▶ [Problem requirements]: For each record that follows, give it back exactly, with no pictures included.

(Screenshot grounding data)
————————
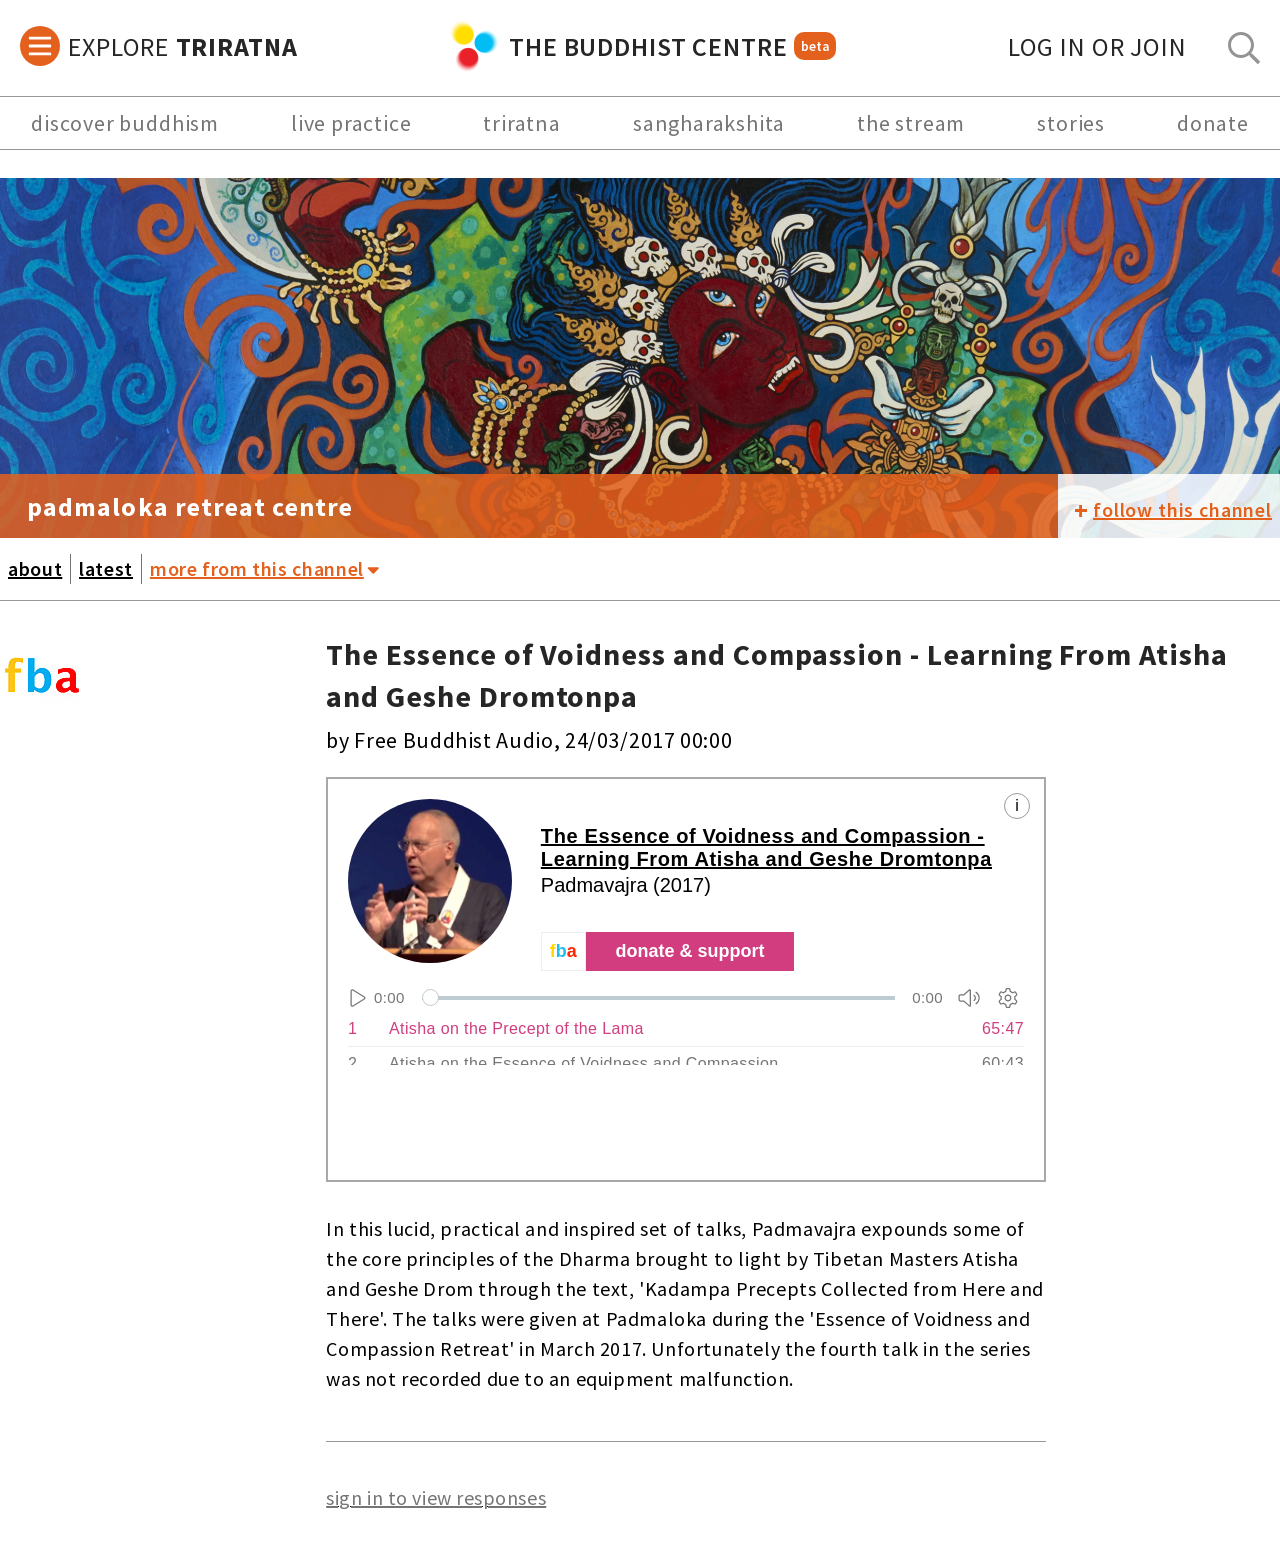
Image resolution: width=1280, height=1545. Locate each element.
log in (1097, 46)
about (35, 568)
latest (106, 568)
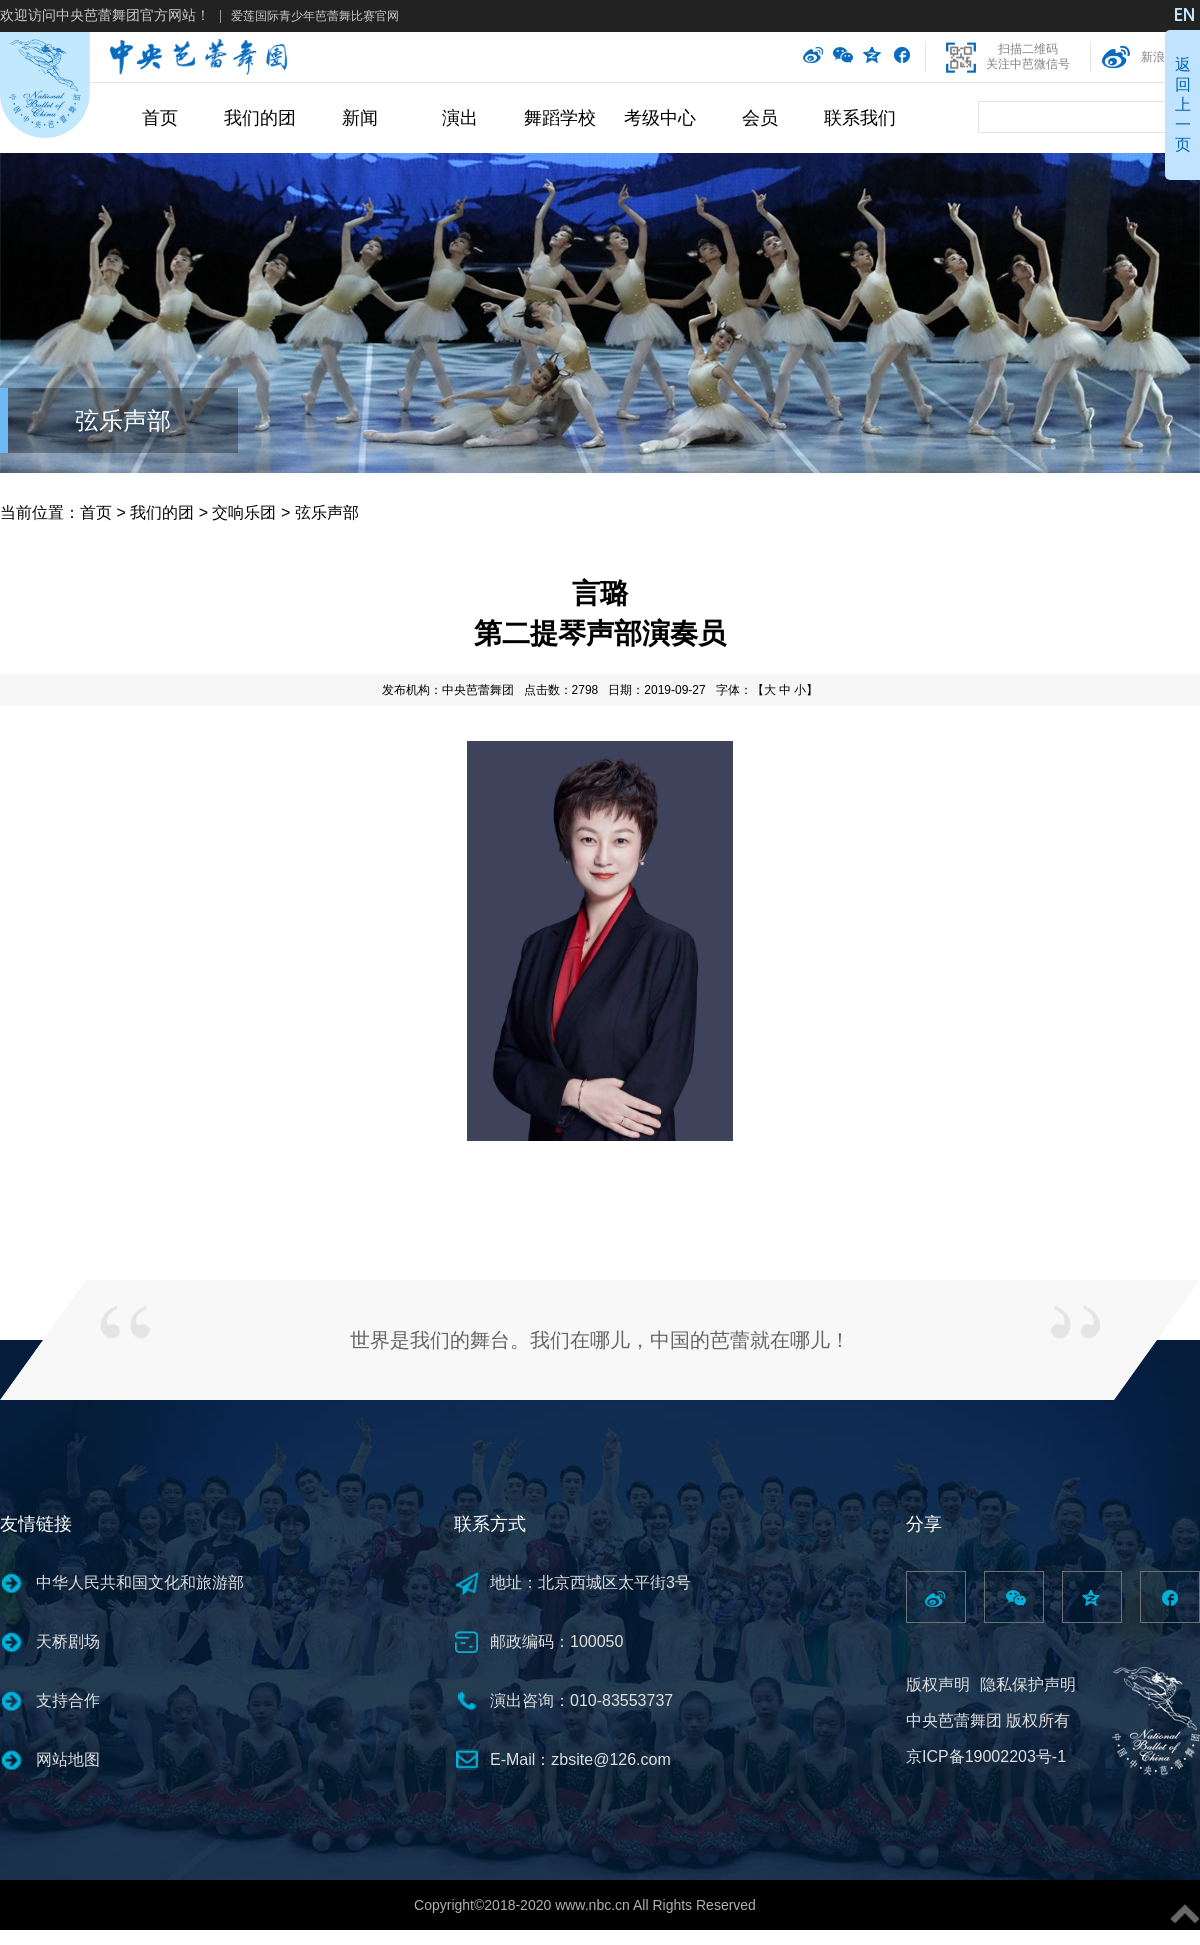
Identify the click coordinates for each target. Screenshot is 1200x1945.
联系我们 (860, 118)
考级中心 (660, 118)
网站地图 (68, 1759)
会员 (760, 118)
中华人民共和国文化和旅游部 (140, 1582)
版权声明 (938, 1684)
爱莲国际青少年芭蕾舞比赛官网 (315, 16)
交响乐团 (244, 512)
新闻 (360, 118)
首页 (160, 118)
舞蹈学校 (560, 118)
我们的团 (260, 118)
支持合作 (68, 1700)
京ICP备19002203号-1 (986, 1756)
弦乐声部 (123, 420)
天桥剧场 (68, 1641)
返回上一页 (1183, 104)
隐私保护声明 (1028, 1684)
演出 (460, 118)
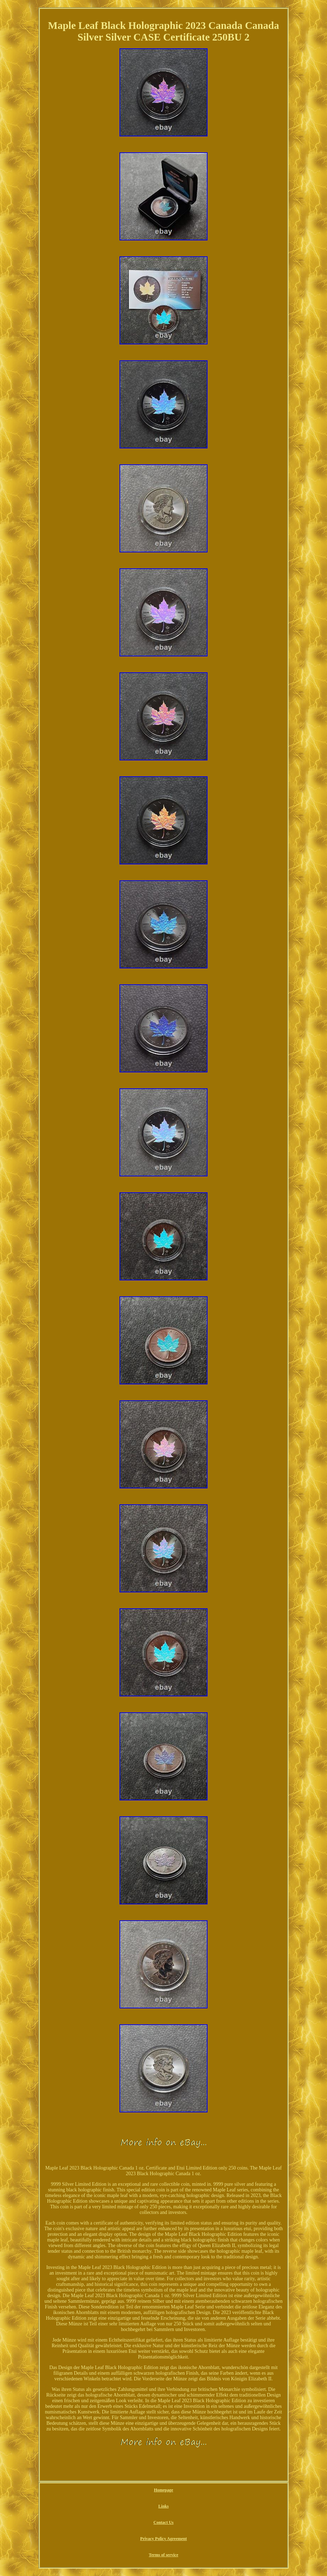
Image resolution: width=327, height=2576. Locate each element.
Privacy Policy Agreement (163, 2538)
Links (163, 2506)
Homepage (163, 2490)
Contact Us (164, 2522)
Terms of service (163, 2554)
————————
▶ [Exercise result]:
Image resolution: width=1280, height=1545. Locate each element.
log in (1097, 46)
about (35, 568)
latest (106, 568)
Identify the click coordinates for each target. Screenshot is 1200x1945.
联系我们 (860, 118)
考级中心 (660, 118)
网站地图 (68, 1759)
会员 (760, 118)
中华人民共和国文化和旅游部 (140, 1582)
版权声明 (938, 1684)
爱莲国际青少年芭蕾舞比赛官网 (315, 16)
交响乐团 (244, 512)
新闻 (360, 118)
首页 (160, 118)
舞蹈学校 (560, 118)
我们的团 (260, 118)
支持合作 (68, 1700)
京ICP备19002203号-1 (986, 1756)
弦乐声部 (123, 420)
天桥剧场 (68, 1641)
返回上一页 (1183, 104)
隐私保护声明 (1028, 1684)
演出 (460, 118)
Image resolution: width=327, height=2576. Locate each element.
Privacy Policy Agreement (163, 2538)
Links (163, 2506)
Homepage (163, 2490)
Contact Us (164, 2522)
Terms of service (163, 2554)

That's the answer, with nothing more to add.